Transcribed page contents
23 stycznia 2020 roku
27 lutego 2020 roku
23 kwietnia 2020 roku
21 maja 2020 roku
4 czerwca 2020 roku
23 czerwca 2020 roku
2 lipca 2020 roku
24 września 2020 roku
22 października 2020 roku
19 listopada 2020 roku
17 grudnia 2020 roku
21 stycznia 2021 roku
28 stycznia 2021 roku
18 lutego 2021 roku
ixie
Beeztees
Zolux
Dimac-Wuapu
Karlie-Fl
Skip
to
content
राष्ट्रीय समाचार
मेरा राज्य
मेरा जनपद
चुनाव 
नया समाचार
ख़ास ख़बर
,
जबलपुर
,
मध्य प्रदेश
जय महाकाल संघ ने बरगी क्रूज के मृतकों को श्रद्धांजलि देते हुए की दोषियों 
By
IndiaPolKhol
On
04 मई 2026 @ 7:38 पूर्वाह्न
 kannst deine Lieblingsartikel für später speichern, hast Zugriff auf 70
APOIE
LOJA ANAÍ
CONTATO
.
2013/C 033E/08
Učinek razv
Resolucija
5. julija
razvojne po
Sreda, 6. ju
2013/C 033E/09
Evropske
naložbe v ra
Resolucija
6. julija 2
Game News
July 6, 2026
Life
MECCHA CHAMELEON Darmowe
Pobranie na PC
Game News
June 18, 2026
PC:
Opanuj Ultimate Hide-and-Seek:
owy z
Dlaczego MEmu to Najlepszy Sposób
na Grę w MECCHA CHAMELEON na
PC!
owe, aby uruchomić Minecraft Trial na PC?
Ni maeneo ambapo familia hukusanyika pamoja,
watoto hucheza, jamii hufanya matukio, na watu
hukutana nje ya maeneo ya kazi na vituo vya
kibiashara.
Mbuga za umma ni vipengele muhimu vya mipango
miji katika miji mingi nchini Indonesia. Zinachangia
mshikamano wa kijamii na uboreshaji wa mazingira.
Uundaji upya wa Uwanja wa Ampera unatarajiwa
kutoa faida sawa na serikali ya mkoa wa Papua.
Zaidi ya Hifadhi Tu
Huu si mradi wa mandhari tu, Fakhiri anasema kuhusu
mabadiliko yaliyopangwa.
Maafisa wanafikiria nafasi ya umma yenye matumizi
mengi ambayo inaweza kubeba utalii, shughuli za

### [EXERCISE DIRECTIONS]
Now write the data shown above out again, word for word.

### [YOUR RESPONSE]
23 stycznia 2020 roku
27 lutego 2020 roku
23 kwietnia 2020 roku
21 maja 2020 roku
4 czerwca 2020 roku
23 czerwca 2020 roku
2 lipca 2020 roku
24 września 2020 roku
22 października 2020 roku
19 listopada 2020 roku
17 grudnia 2020 roku
21 stycznia 2021 roku
28 stycznia 2021 roku
18 lutego 2021 roku
ixie
Beeztees
Zolux
Dimac-Wuapu
Karlie-Fl
Skip
to
content
राष्ट्रीय समाचार
मेरा राज्य
मेरा जनपद
चुनाव 
नया समाचार
ख़ास ख़बर
,
जबलपुर
,
मध्य प्रदेश
जय महाकाल संघ ने बरगी क्रूज के मृतकों को श्रद्धांजलि देते हुए की दोषियों 
By
IndiaPolKhol
On
04 मई 2026 @ 7:38 पूर्वाह्न
 kannst deine Lieblingsartikel für später speichern, hast Zugriff auf 70
APOIE
LOJA ANAÍ
CONTATO
.
2013/C 033E/08
Učinek razv
Resolucija
5. julija
razvojne po
Sreda, 6. ju
2013/C 033E/09
Evropske
naložbe v ra
Resolucija
6. julija 2
Game News
July 6, 2026
Life
MECCHA CHAMELEON Darmowe
Pobranie na PC
Game News
June 18, 2026
PC:
Opanuj Ultimate Hide-and-Seek:
owy z
Dlaczego MEmu to Najlepszy Sposób
na Grę w MECCHA CHAMELEON na
PC!
owe, aby uruchomić Minecraft Trial na PC?
Ni maeneo ambapo familia hukusanyika pamoja,
watoto hucheza, jamii hufanya matukio, na watu
hukutana nje ya maeneo ya kazi na vituo vya
kibiashara.
Mbuga za umma ni vipengele muhimu vya mipango
miji katika miji mingi nchini Indonesia. Zinachangia
mshikamano wa kijamii na uboreshaji wa mazingira.
Uundaji upya wa Uwanja wa Ampera unatarajiwa
kutoa faida sawa na serikali ya mkoa wa Papua.
Zaidi ya Hifadhi Tu
Huu si mradi wa mandhari tu, Fakhiri anasema kuhusu
mabadiliko yaliyopangwa.
Maafisa wanafikiria nafasi ya umma yenye matumizi
mengi ambayo inaweza kubeba utalii, shughuli za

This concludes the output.